I just know I have to.

I have to keep this promise because I broke all the others.

* * *

It isn’t until hours later when I’m back in my apartment with a glass of bourbon in my hand that it clicks. I’m replaying our conversation over and over.

Who else would have heard about Corinna falling at our party all those years ago? Not me, apparently, I think bitterly. I was too concerned about getting my dick wet to have heard anything beyond the moans generated in my room. Who else knew what Corinna meant to me and could have told me what happened?

Who could have helped me figure this out ten years ago before I lost her?

When I come to the realization, I stand up and hurl the glass against the wall. Not caring about the glass shards exploding everywhere, or the amber liquid leaving tracks against the wall, I realize how thoroughly I was betrayed.
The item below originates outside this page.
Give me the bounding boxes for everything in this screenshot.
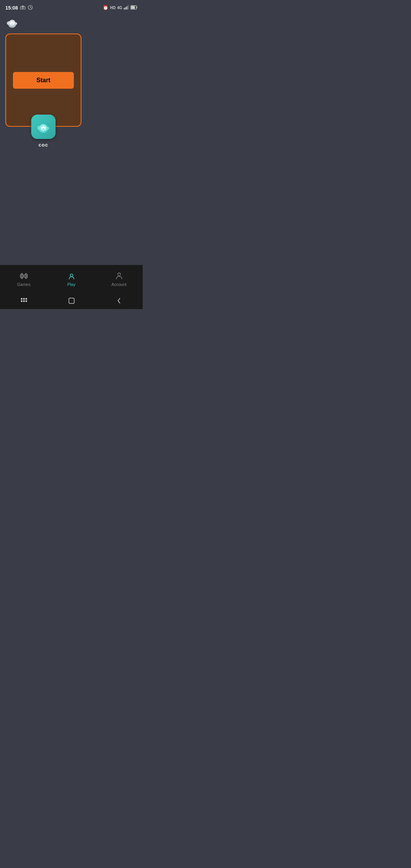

Jack was my best friend from the day we joined the same fraternity together at UConn. He lived across the hall from me. He would have been the one most likely to have seen Corinna if she came out of my room.

Like my investigations, the pieces start sliding into place. Jack was my confidant. He knew how conflicted I was about Corinna. He’d seen me downstairs drinking, and he knew I had gone into that room with Addison because I passed him on my way up the stairs.

He’s known all along what happened that night. I could strangle that son of a bitch for not telling me years ago so I could have fixed this.

He knew. We talked about how much I agonized over Corinna’s cold shoulder so close to graduation. For fuck’s sake, it was Jack who suggested I try to contact her once I got settled on base. I sent him letters to give to her. Letters that I poured my heart into, assuming she would read them if delivered by a mediator instead of just tearing them up. I begged her to forgive me for whatever I had done. I begged her for a chance to be heard.

Now I wonder, did she ever get them?

Time to pay my soon-to-be-former friend a visit.